# Updated analysis with helper functions

This notebook reworks the original exploratory analysis to use the reusable helpers for supplier name normalization and geolocation lookups. It demonstrates a lightweight pipeline on a small sample of shipments so the logic can be exercised without large datasets.

In [None]:
import pandas as pd

from utils_data_cleansing import load_rules
from utils_geoloc import get_geoloc, load_data
from utils_supplier_name import (
    guess_supplier_name,
    guess_supplier_name_from_priority,
    load_supplier_names,
)


## Load rule and reference data

The cleansing and geolocation helpers operate on YAML and CSV reference files stored in the repository. If PyYAML is not installed, `utils_geoloc.load_data` will fall back to a minimal parser while `utils_data_cleansing.load_rules` requires PyYAML. Warnings are captured for missing files so they can be surfaced downstream.


In [None]:
rules = load_rules("rules.yml")
known_suppliers = load_supplier_names("CONSIGNEE_NAME.csv")
geoloc_rules, geoloc_warnings = load_data("geoloc.yml")

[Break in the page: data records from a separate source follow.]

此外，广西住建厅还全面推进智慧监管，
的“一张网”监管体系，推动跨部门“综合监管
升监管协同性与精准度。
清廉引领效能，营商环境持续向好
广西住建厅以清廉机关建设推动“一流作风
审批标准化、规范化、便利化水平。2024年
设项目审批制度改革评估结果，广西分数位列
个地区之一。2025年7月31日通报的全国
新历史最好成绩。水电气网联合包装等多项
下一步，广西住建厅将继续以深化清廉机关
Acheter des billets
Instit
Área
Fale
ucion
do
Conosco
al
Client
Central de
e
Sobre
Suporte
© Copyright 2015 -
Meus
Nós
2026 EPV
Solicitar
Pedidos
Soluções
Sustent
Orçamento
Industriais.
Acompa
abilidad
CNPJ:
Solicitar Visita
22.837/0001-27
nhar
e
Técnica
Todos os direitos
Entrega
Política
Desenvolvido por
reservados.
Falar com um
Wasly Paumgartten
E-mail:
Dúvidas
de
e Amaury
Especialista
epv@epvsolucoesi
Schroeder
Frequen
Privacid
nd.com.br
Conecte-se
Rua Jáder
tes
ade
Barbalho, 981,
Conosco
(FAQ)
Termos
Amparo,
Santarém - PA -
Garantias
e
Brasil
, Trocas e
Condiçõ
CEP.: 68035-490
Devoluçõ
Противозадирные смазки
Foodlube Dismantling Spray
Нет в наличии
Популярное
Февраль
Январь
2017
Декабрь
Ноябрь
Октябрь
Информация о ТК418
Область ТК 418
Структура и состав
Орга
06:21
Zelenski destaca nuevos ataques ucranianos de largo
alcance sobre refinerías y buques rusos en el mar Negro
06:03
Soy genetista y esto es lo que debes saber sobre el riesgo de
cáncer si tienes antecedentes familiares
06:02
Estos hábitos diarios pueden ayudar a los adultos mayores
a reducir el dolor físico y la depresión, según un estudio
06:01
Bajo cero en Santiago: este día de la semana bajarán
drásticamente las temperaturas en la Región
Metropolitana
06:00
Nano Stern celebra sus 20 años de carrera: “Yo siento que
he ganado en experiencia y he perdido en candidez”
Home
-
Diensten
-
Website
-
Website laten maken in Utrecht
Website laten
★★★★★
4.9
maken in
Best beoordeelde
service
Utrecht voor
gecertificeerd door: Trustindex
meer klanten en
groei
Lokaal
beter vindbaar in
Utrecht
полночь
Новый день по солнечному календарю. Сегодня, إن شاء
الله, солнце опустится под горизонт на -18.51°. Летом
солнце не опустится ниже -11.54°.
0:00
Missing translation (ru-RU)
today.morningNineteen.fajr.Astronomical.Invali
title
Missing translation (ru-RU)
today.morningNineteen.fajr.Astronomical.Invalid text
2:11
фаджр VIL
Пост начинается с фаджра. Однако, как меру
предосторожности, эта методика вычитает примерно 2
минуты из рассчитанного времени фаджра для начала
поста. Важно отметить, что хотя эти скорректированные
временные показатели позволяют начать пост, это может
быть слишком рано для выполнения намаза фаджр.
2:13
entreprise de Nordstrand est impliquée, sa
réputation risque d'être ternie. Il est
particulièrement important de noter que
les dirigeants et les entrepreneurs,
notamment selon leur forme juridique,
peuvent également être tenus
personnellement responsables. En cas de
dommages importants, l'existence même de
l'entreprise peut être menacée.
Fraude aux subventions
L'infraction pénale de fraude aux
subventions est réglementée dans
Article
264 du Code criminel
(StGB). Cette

print(f"Loaded {len(rules)} cleansing rules and {len(known_suppliers)} supplier names.")
print(f"Geolocation rules: {len(geoloc_rules)} entries; warnings: {geoloc_warnings}")

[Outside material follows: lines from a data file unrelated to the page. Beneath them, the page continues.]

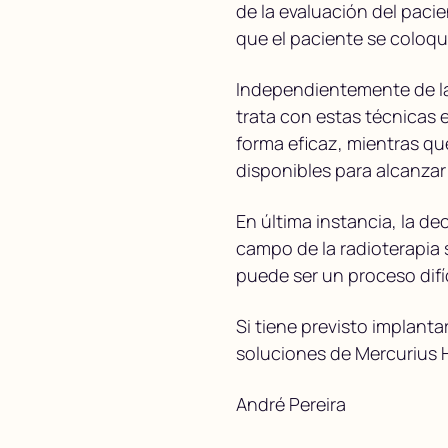
de la evaluación del paci
que el paciente se coloqu
Independientemente de las
trata con estas técnicas
forma eficaz, mientras q
disponibles para alcanzar 
En última instancia, la de
campo de la radioterapia
puede ser un proceso difí
Si tiene previsto implant
soluciones de Mercurius H
André Pereira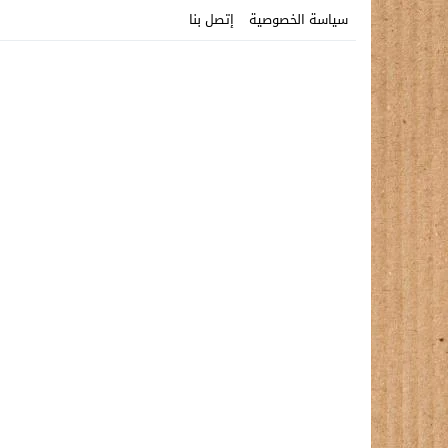
سياسة الخصوصية
إتصل بنا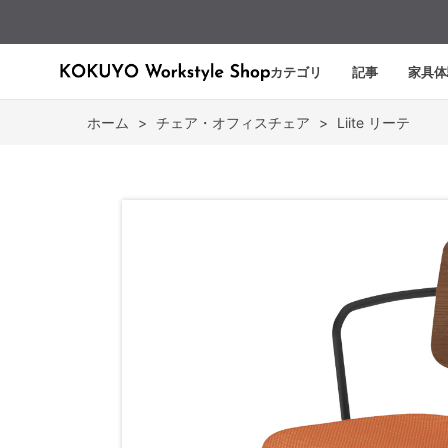
カテゴリ
記事
家具体
ホーム
>
チェア・オフィスチェア
>
Liite リーテ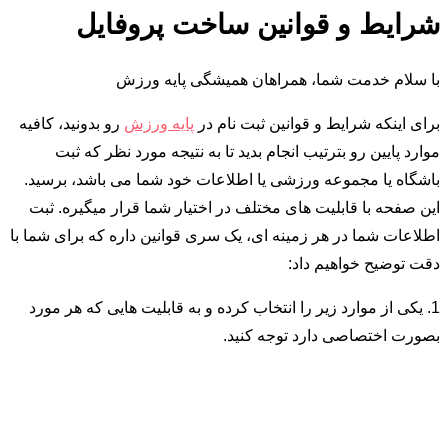
شرایط و قوانین ساخت پروفایل
با سلام خدمت شما، همراهان همیشگی پایه ورزش
برای اینکه شرایط و قوانین ثبت نام در
پایه ورزش
رو بدونید، کافیه
موارد پایین رو بترتیب انجام بدید تا به نتیجه مورد نظر که ثبت
باشگاه یا مجموعه ورزشی یا اطلاعات خود شما می باشد، برسید.
این صفحه با قابلیت های مختلف در اختیار شما قرار میگیره. ثبت
اطلاعات شما در هر زمینه ای، یک سری قوانین داره که برای شما با
دقت توضیح خواهیم داد:
1. یکی از موارد زیر را انتخاب کرده و به قابلیت هایی که هر مورد
بصورت اختصاصی دارد توجه کنید.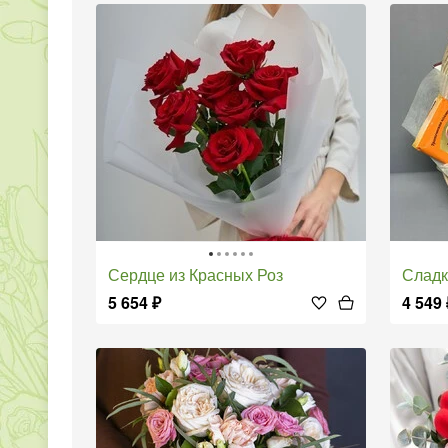
Сердце из Красных Роз
Слад
5 654
₽
4 549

## Build a small shipment sample

The sample mixes clean and noisy supplier names along with imperfect location spellings. The priority-based helper shows how multiple raw columns can be evaluated without duplicating logic.


In [None]:
raw_shipments = pd.DataFrame(
    [
        {
            "tms_id": 1,
            "consignee_name": "Huebner GmbH",
            "fallback_name": "Hubner",
            "loading_city": "Amsterdam",
            "consignee_city": "Hannover",
        },
        {
            "tms_id": 2,
            "consignee_name": "DB",
            "fallback_name": "Deutsche Bahn AG",
            "loading_city": "Paris",
            "consignee_city": "Berlin",
        },
        {
            "tms_id": 3,
            "consignee_name": "   ALSTOM  transport  ",
            "fallback_name": "Alstom",
            "loading_city": "Lisboa",
            "consignee_city": "Madrid",
        },
        {
            "tms_id": 4,
            "consignee_name": None,
            "fallback_name": "Knorr-Bremse",
            "loading_city": "Munich",
            "consignee_city": "Vienna",
        },
    ]
)
raw_shipments


## Normalize supplier names

`guess_supplier_name_from_priority` is used to evaluate the preferred and fallback supplier name columns. The function leverages `utils_data_cleansing.apply_rule` under the hood when rules are provided.


In [None]:
raw_shipments["normalized_consignee"] = raw_shipments.apply(
    lambda row: guess_supplier_name_from_priority(
        [row["consignee_name"], row["fallback_name"]],
        known_suppliers,
        rules=rules,
        min_score=0.65,
    ),
    axis=1,
)
raw_shipments[["tms_id", "consignee_name", "fallback_name", "normalized_consignee"]]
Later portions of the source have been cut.